A hundred miles to the southwest, on the other side of the state, Mike Coombs crouched in the palomino-gold meadow grass. It was not going to be a good day for farming. His back ached from the shift in temperature. A brisk breeze from the west had turned east and would be bringing moisture in off the Delaware Bay, and a wet “medda,” as Mike called it in the faintly Southern twang of this part of New Jersey, meant he wouldn’t be cutting hay anytime soon.
Three thousand acres of salt hay, and all but 500 were thrashed and drowned by last October’s hurricane. The surge from the Delaware Bay pushed mountains of water up the estuary’s tributaries, slashed levees, smashed through sand berms and flooded meadow and marsh; it tore through homes and businesses and shifted so much sand it clogged rivers, creeks and streams.
A year ago this week, Hurricane Sandy slammed into the Mid-Atlantic, and while much of the evidence has been razed and removed from the gleamingly rebuilt towns all along the eastern shore, along the western shore it’s like Sandy never left.
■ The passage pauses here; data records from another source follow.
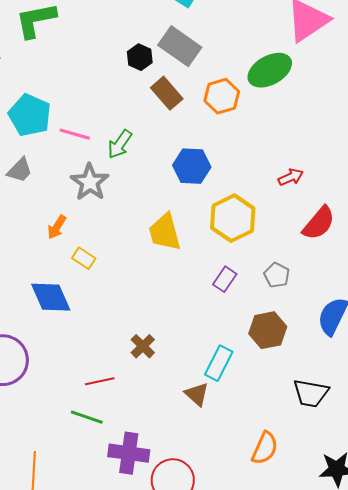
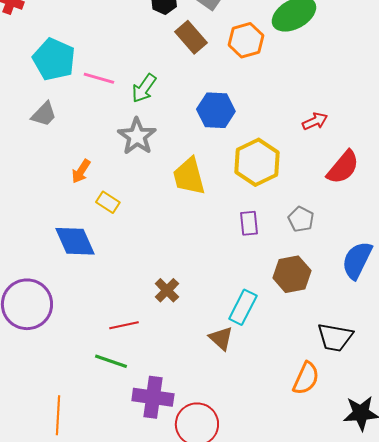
gray star: (90, 182) -> (137, 136), moved
purple rectangle: (225, 279) -> (249, 223), turned -40
orange semicircle: (265, 448) -> (306, 378), moved

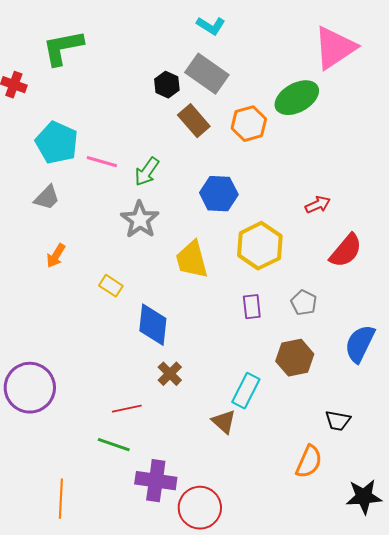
orange arrow: (81, 171) -> (56, 256), moved
blue diamond: (75, 241) -> (153, 325), moved, turned 30
black trapezoid: (335, 337) -> (338, 421), size x0.7

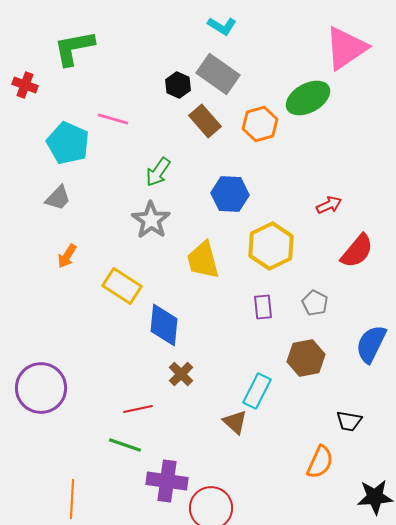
pink line: (102, 162) -> (113, 119), moved
yellow rectangle: (111, 286) -> (122, 286), size x1.6

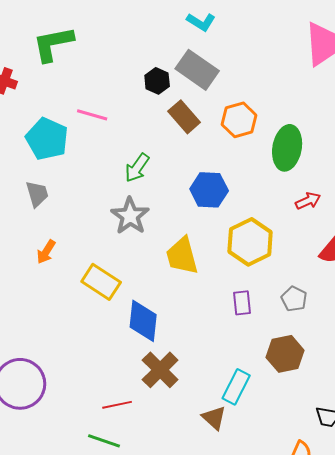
green ellipse: (308, 98) -> (287, 148), moved, turned -51
gray trapezoid: (58, 198) -> (37, 194), turned -60
brown cross: (181, 374) -> (160, 370), size x1.5

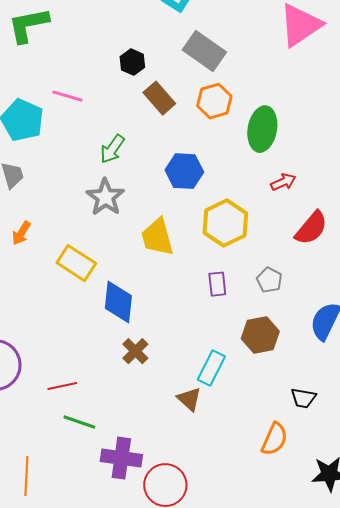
gray rectangle: (197, 70) -> (204, 51), moved
brown cross: (160, 370) -> (135, 351), size x0.7
red line: (117, 405) -> (62, 386), moved

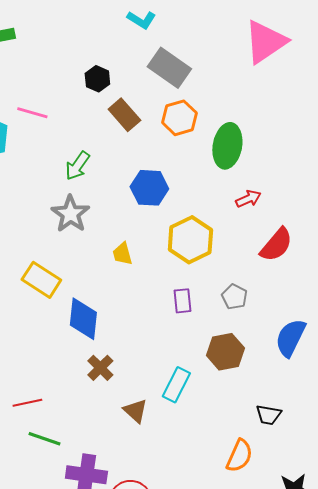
yellow trapezoid: (157, 237) -> (122, 254), size x0.6
brown triangle: (189, 399) -> (135, 411), moved

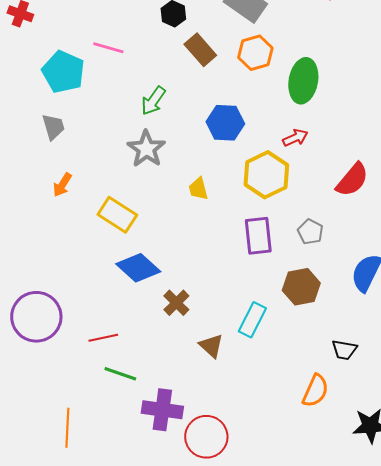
red arrow: (248, 199) -> (295, 138), moved
purple rectangle: (182, 301) -> (258, 236), size x1.5
blue diamond: (83, 319) -> (138, 268), moved, turned -54

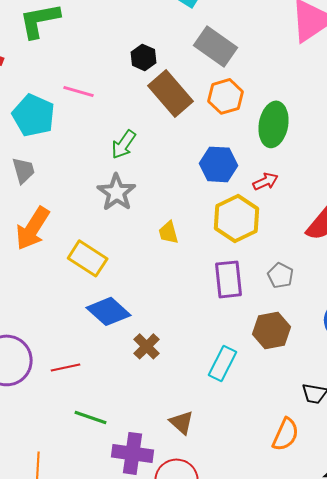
brown rectangle: (200, 50) -> (171, 93), size x1.4
blue hexagon: (225, 123) -> (219, 164), moved
orange arrow: (62, 185) -> (33, 228), size x1.8
red line: (103, 338) -> (66, 367), moved
brown triangle: (211, 346) -> (182, 422), moved

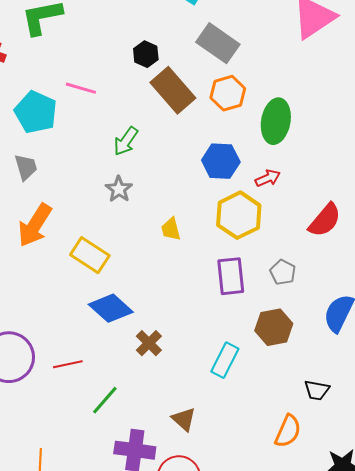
gray star: (117, 192) -> (119, 189), size x0.7
green line: (91, 417) -> (105, 400), moved, turned -68

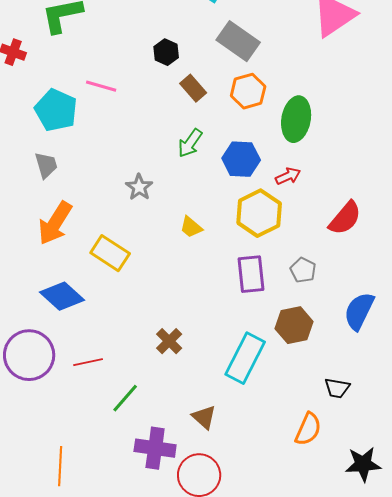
brown rectangle: (173, 90) -> (193, 88), size x0.6
green arrow: (126, 141) -> (190, 143), moved
yellow trapezoid: (171, 229) -> (191, 227), turned -35
blue diamond: (111, 308) -> (62, 296), moved
cyan rectangle: (225, 360) -> (245, 358), size x1.4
In the aftermath of the worst natural disaster in state history, two New Jerseys were left behind. The people of one coast reached for recovery. They were lauded for their stoutness, touted by politicians for their fortitude and inundated with gifts and money by a sympathetic public and a responsive state government. Shops, restaurants and summer rental agencies all along the Atlantic shore looked to rebound — millions of tourists, after all, depended on them. So did a large part of New Jersey’s economy.
Those on the other side of the state, on the western shore, lurched into winter, stumbled into spring and dragged themselves through summer largely out of sight and out of mind. Cumberland County, the second-poorest county in New Jersey, was declared a disaster area after the hurricane, but was not named one of the nine counties eligible to receive the bulk of $1.8 billion in federal aid.
Trenton listens, but nothing gets done. That’s what they’re saying in Down Jersey, as the people here refer to this part of the state. Stronger NJ revitalization money?